J'écris cette note suite à ce témoignage.
Depuis les vagues de suicides chez France Telecom et chez Renault, on commence à parler de stress, de surmenage, de dépression, de burn-out... Avant, on pensait que les pathologies liées au travail étaient réservées aux ouvriers. Le cadre est dans un bureau, au calme et comme il est bien payé, il n'a pas de problèmes de fins de mois. Donc, il ne peut pas souffrir, non? Ce n'est que récemment qu'on prend en compte les facteurs de stress des cadres : objectifs impossibles à atteindre, menaces de licenciement, harcèlement moral... Sans compter les facteurs conjugaux et extra-professionnels, car un employé ne laisse pas ses problèmes personnels à l'entrée de l'entreprise, le matin. De même qu'il ne laisse pas ses problèmes professionnels sur son bureau, le soir. Ainsi, face à un situation stressante, chacun est plus ou moins armé. Et certains craquent.
Au cours de ma déjà longue carrière, j'en ai vu, des personnes imploser. J'ai vu une femme perdre 10 kilos en un mois. J'ai vu une intérimaire, harcelée en permanence, démissionner en pleurant. J'ai vu des alcooliques, dont l'alcool servait d'auto-médication. Un ancien collègue, ne supportant pas d'être en arrêt-maladie, s'est suicidé. Personnellement, je n'ai jamais eu de burn-out. Une fois, j'ai eu de
gros problèmes personnels. Je me réveillais en pleine nuit. Je me
mettais à pleurer pour un rien. J'avais l'impression d'étouffer. Au
travail, un jour, j'ai eu un blocage. J'étais pétrifié devant mon
écran. Pour une fois, perdre mon emploi a été une chance. Ça m'a permis de prendre du recul. De me déconnecter avant de péter un câble.
Le premier problème, c'est que le salarié n'ose pas évoquer ses soucis et agir en conséquence. Le fait de ne pas arriver à gérer le stress quotidien est vécu comme un échec supplémentaire. De mémoire, je n'ai vu qu'une seule fois un salarié, récemment promu chef d'équipe, avouer que manager le stress et reprendre son ancien emploi. Beaucoup ont tendance à minimiser cela, à dire qu'ils "se sont levé du mauvais pied". D'autres ont tout simplement peur qu'on les licencie si on découvre leurs faiblesses (ce qui est parfois le cas.) Perdre son emploi est considéré comme le pire scénario, donc on préfère s'enfermer dans ses problèmes.
Le second, c'est la couardise des collègues et responsables. Le monde du travail est un monde égoïste. Dans La crise, Coline Serreau explique à Vincent Lindon que ses problèmes de séparation et de chômage, c'est triste, mais les autres ont davantage de soucis ! Circulez, il n'y a rien à voir. Vos collègues ne veulent pas avoir à faire à des problèmes trop personnels, trop intimes.
Quant aux responsables, ils veulent éviter à tout prix les confrontations. Face aux doléances, c'est souvent du "si t'es pas content, la porte est ouverte". On ne cherche pas non plus à désamorcer les conflits interpersonnels. La politique de l'autruche est la règle. J'ai connu une chef de service qui exigeait des assistantes jeunes et jolies, pour mieux les harceler (au moins moralement) ensuite.

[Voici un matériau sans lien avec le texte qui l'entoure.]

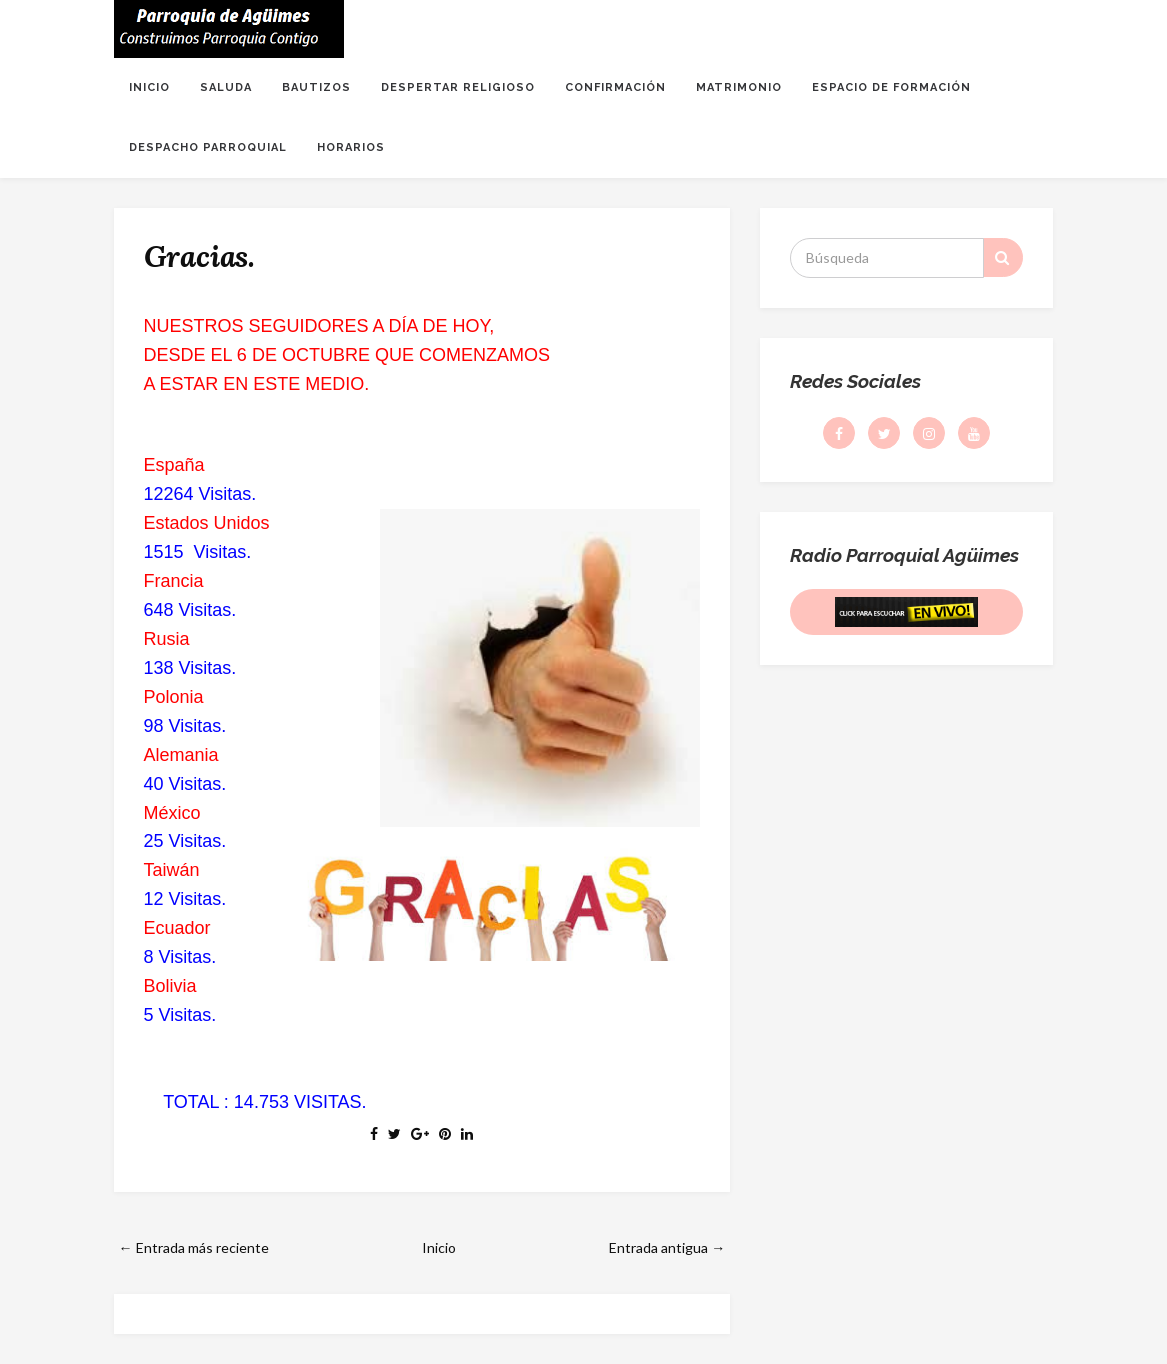 Image resolution: width=1167 pixels, height=1364 pixels. What do you see at coordinates (891, 87) in the screenshot?
I see `ESPACIO DE FORMACIÓN` at bounding box center [891, 87].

C'était de notoriété publique. Elles démissionnaient au bout de quelques semaines, parfois en pleurs (voir plus haut.) Mais on continuait de lui fournir de la chair fraiche. Dans une autre entreprise, mon prédécesseur ne supportait plus la comptable (dont le bureau était mitoyen.) Cette dernière passait ses journées au téléphone (pour des appels personnels, évidemment.) Un jour, il a craqué et il a voulu la poignarder avec des ciseaux. L'assaillant a été viré (d'où mon arrivé) et la comptable continuait ses interminables coups de fils personnels.
En théorie, les RH sont là pour assurer le service après-vente du personnel. S'il y a bien des gens chargés de détecter et de traiter le stress, ce sont eux. En pratique, ils sont souvent méprisants ou incompétents. "On peut rien faire pour vous. Par contre, si votre médecin vous préscrit un arrêt-maladie, il ne faudra pas oublier de nous l'envoyer."